==== Material to process ====

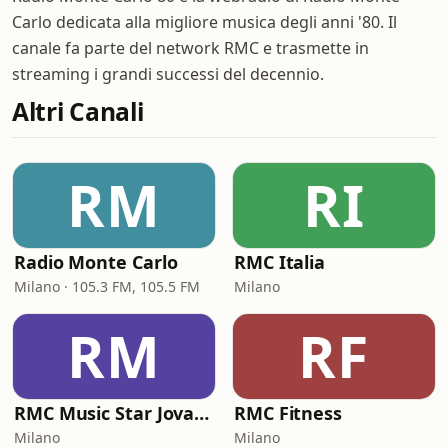
Carlo dedicata alla migliore musica degli anni '80. Il
canale fa parte del network RMC e trasmette in
streaming i grandi successi del decennio.
Altri Canali
RM
RI
Radio Monte Carlo
RMC Italia
Milano · 105.3 FM, 105.5 FM
Milano
RM
RF
RMC Music Star Jovanotti
RMC Fitness
Milano
Milano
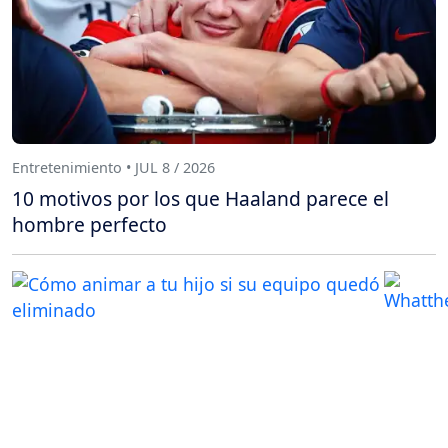
Entretenimiento • JUL 8 / 2026
10 motivos por los que Haaland parece el
hombre perfecto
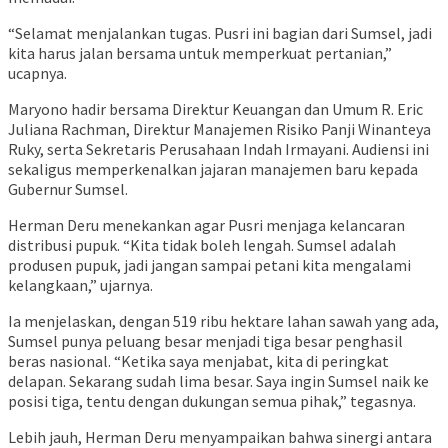
“Selamat menjalankan tugas. Pusri ini bagian dari Sumsel, jadi
kita harus jalan bersama untuk memperkuat pertanian,”
ucapnya.
Maryono hadir bersama Direktur Keuangan dan Umum R. Eric
Juliana Rachman, Direktur Manajemen Risiko Panji Winanteya
Ruky, serta Sekretaris Perusahaan Indah Irmayani. Audiensi ini
sekaligus memperkenalkan jajaran manajemen baru kepada
Gubernur Sumsel.
Herman Deru menekankan agar Pusri menjaga kelancaran
distribusi pupuk. “Kita tidak boleh lengah. Sumsel adalah
produsen pupuk, jadi jangan sampai petani kita mengalami
kelangkaan,” ujarnya.
Ia menjelaskan, dengan 519 ribu hektare lahan sawah yang ada,
Sumsel punya peluang besar menjadi tiga besar penghasil
beras nasional. “Ketika saya menjabat, kita di peringkat
delapan. Sekarang sudah lima besar. Saya ingin Sumsel naik ke
posisi tiga, tentu dengan dukungan semua pihak,” tegasnya.
Lebih jauh, Herman Deru menyampaikan bahwa sinergi antara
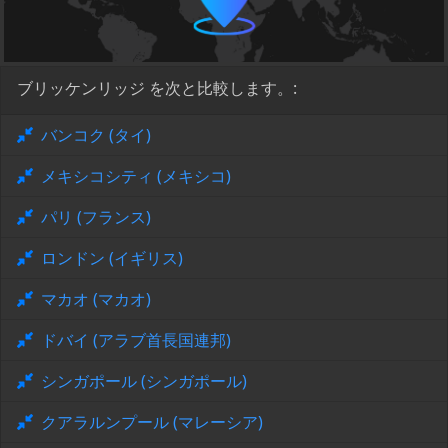
ブリッケンリッジ を次と比較します。:
バンコク (タイ)
メキシコシティ (メキシコ)
パリ (フランス)
ロンドン (イギリス)
マカオ (マカオ)
ドバイ (アラブ首長国連邦)
シンガポール (シンガポール)
クアラルンプール (マレーシア)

====

**Task description**
Your copy of the records must be exact and must contain no pictures.

**Answer below**
Carlo dedicata alla migliore musica degli anni '80. Il
canale fa parte del network RMC e trasmette in
streaming i grandi successi del decennio.
Altri Canali
RM
RI
Radio Monte Carlo
RMC Italia
Milano · 105.3 FM, 105.5 FM
Milano
RM
RF
RMC Music Star Jovanotti
RMC Fitness
Milano
Milano
Entretenimiento • JUL 8 / 2026
10 motivos por los que Haaland parece el
hombre perfecto
“Selamat menjalankan tugas. Pusri ini bagian dari Sumsel, jadi
kita harus jalan bersama untuk memperkuat pertanian,”
ucapnya.
Maryono hadir bersama Direktur Keuangan dan Umum R. Eric
Juliana Rachman, Direktur Manajemen Risiko Panji Winanteya
Ruky, serta Sekretaris Perusahaan Indah Irmayani. Audiensi ini
sekaligus memperkenalkan jajaran manajemen baru kepada
Gubernur Sumsel.
Herman Deru menekankan agar Pusri menjaga kelancaran
distribusi pupuk. “Kita tidak boleh lengah. Sumsel adalah
produsen pupuk, jadi jangan sampai petani kita mengalami
kelangkaan,” ujarnya.
Ia menjelaskan, dengan 519 ribu hektare lahan sawah yang ada,
Sumsel punya peluang besar menjadi tiga besar penghasil
beras nasional. “Ketika saya menjabat, kita di peringkat
delapan. Sekarang sudah lima besar. Saya ingin Sumsel naik ke
posisi tiga, tentu dengan dukungan semua pihak,” tegasnya.
Lebih jauh, Herman Deru menyampaikan bahwa sinergi antara
ブリッケンリッジ を次と比較します。:
バンコク (タイ)
メキシコシティ (メキシコ)
パリ (フランス)
ロンドン (イギリス)
マカオ (マカオ)
ドバイ (アラブ首長国連邦)
シンガポール (シンガポール)
クアラルンプール (マレーシア)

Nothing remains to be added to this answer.